Décollage spectaculaire de la téléconsultation
L’Assurance Maladie a enregistré pendant le confinement environ un million d'actes de téléconsultation par semaine. 45.000 médecins se sont appropriés la pratique de la téléconsultation. Plus de 85% des téléconsultations se font entre des médecins et des patients qui se connaissent. « Le modèle était bon. L’Assurance maladie avait la conviction que la téléconsultation ne devait pas devenir le segment spécialisé de quelques médecins qui ne feraient que ça, dans la logique de plateformes industrielles, orientant ainsi les patients vers certains médecins spécialisés et pas vers leur médecin. J’ai toujours pensé que la téléconsultation était pertinente dans une relation thérapeutique où elle alterne le presentiel et le à distance. La téléconsultatin doit s’insérer comme un instrument dans la palette du médecin quand il doit consulter en urgence ou éviter un déplacement long pour des patients chroniques avec lesquels il a une relation dans la durée. Pour moi, la téléconsultation en urgence et en dépannage doit toujours être un élément secondaire », considère Nicolas Revel.

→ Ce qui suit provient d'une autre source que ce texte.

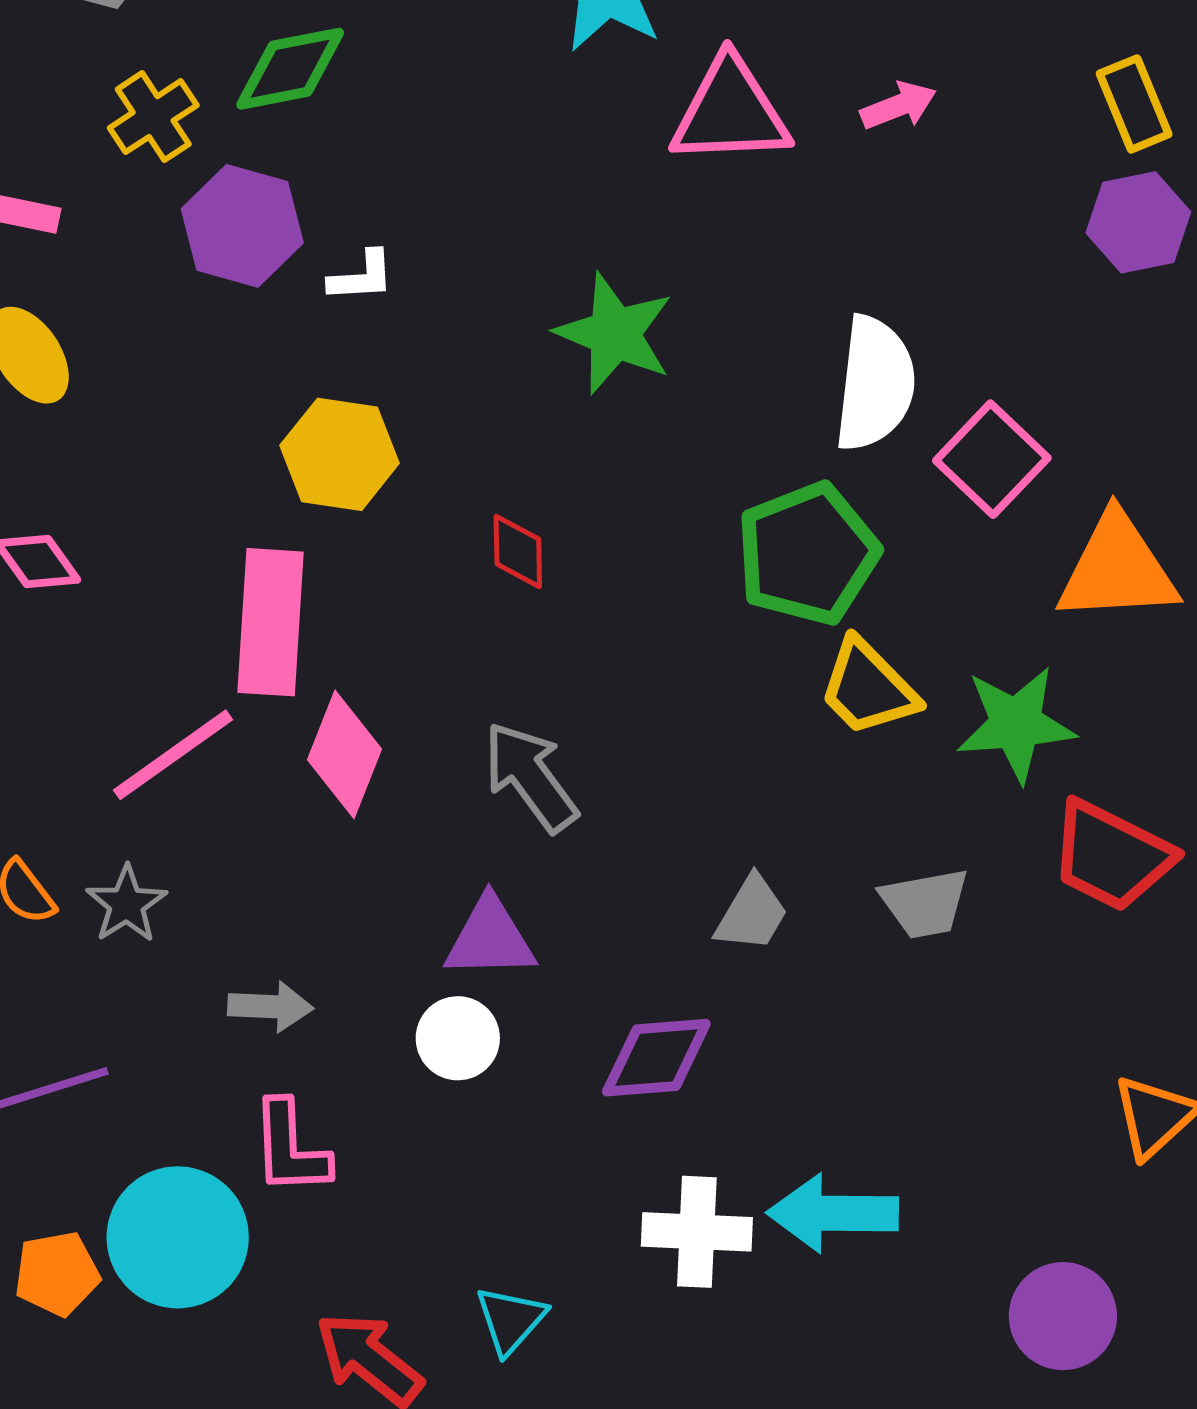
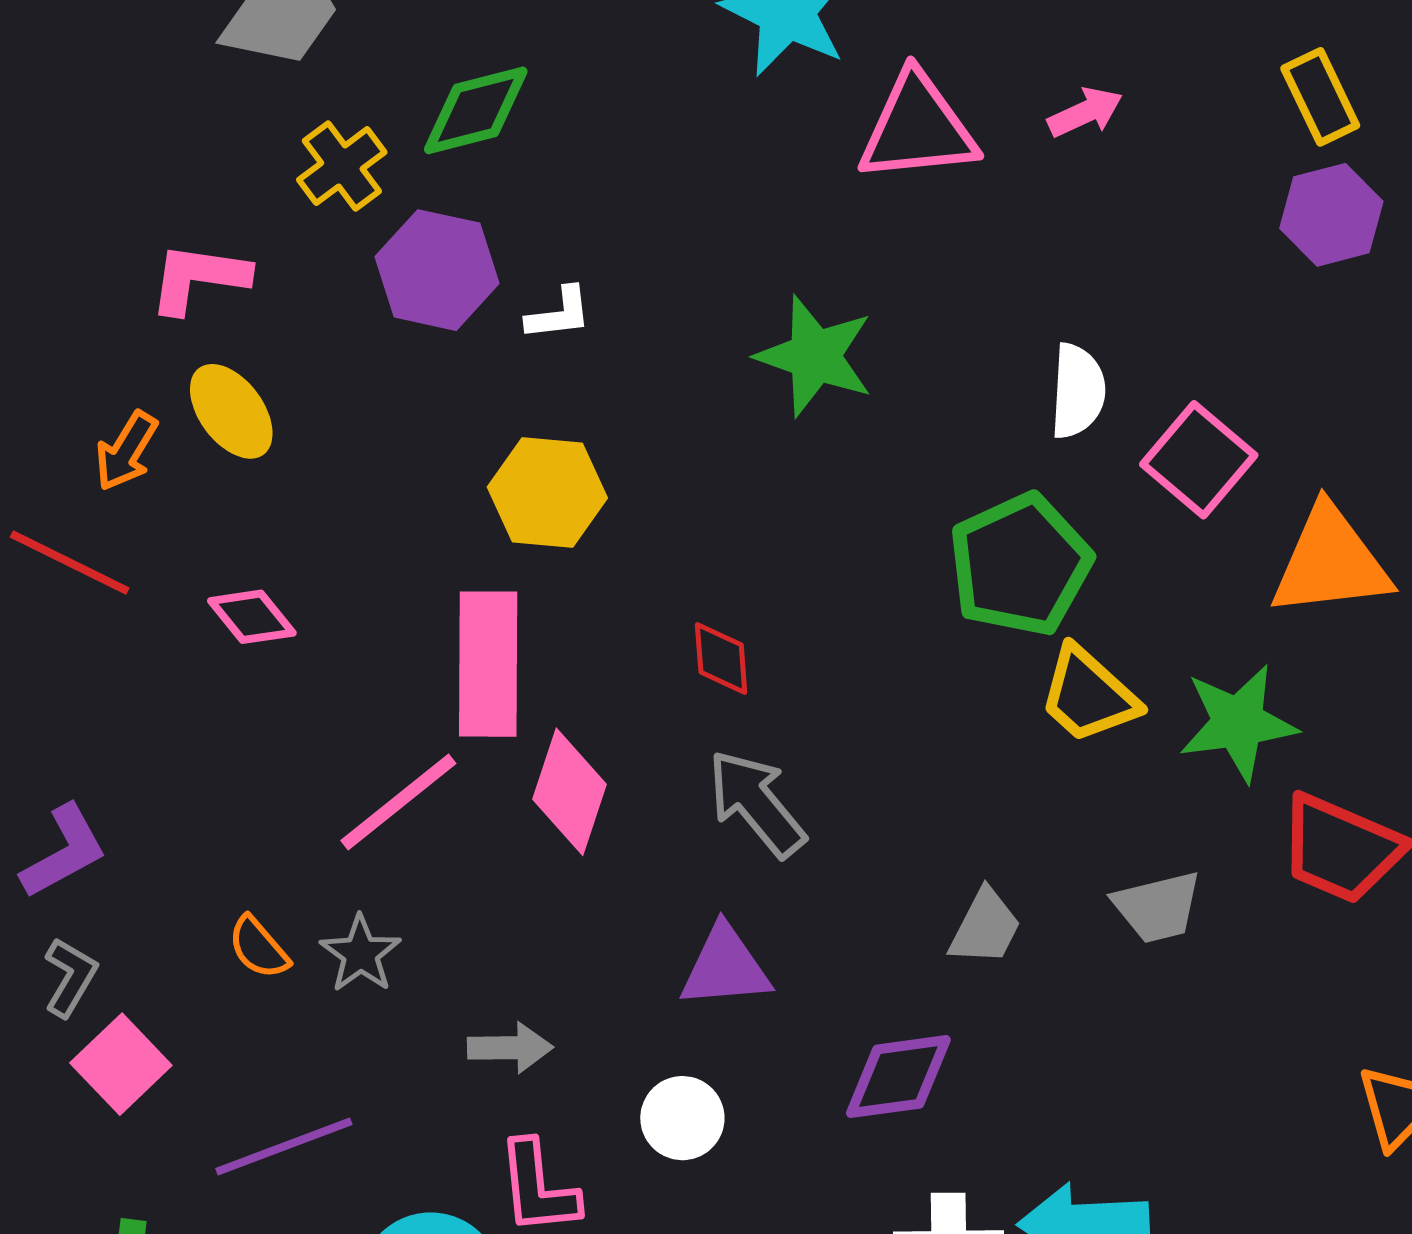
white semicircle: (875, 384) -> (1078, 391), size x0.7
red diamond: (518, 551) -> (721, 659), moved
white circle: (458, 1038) -> (682, 1118), moved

Quel avenir pour la téléconsultation à 100%?
« La téléconsultation sera remboursée à 100% au-delà du 31 mai », a dit Nicolas Revel. Concernant la date de fin de cette prise en charge à 100%, Nicolas Revel répond : « Je ne connais pas la date à laquelle les consignes de distanciation sociale seront complètement levées ».
La téléconsultation sera-t-elle prise en charge à 100% après la crise du Covid-19 ? « Si on devait considérer que la téléconsultation avait vocation à rester à 100%, il faudrait en justifier la raison. Cette raison était évidente pendant l’épidémie car nous avons demandé aux gens de rester chez eux. Or, la téléconsultation peut être complexe à opérer en termes de facturation parce que la carte vitale ne peut pas être lue par le médecin, l’avance de frais ne peut pas être faite facilement, et le tiers payant ne peut pas être facile à opérer puisque le médecin ne connaît pas toujours le patient et ne peut pas déclencher la part complémentaire. Cela avait donc beaucoup de sens de passer la téléconsultation à 100% pendant l'épidémie. En revanche, si on passait à 100% la téléconsultation par la suite, elle aurait une prise en charge plus importante qu’une consultation présentielle. Pourquoi une téléconsultation devrait être mieux remboursée qu’une consultation présentielle ? Je ne trouve pas cela complètement intuitif. Il faudrait trouver un raisonnement médical », s’interroge Nicolas Revel.
Nicolas Revel a également dit que les actes de téléconsultation ou télésoin pratiqués par les sages-femmes, des masseurs kinésithérapeutes, des orthophonistes, les pharmaciens « ont vocation à durer » après l’épidémie. Pour cela, après la crise du coronavirus, il faudra suivre la procédure classique : une évaluation de la HAS et un travail conventionnel pour fixer les tarifs et les conditions de réalisation.
Nicolas Revel a dit que des discussions interministérielles sont en cours en vue de reconnaître le covid-19 comme maladie professionnelle.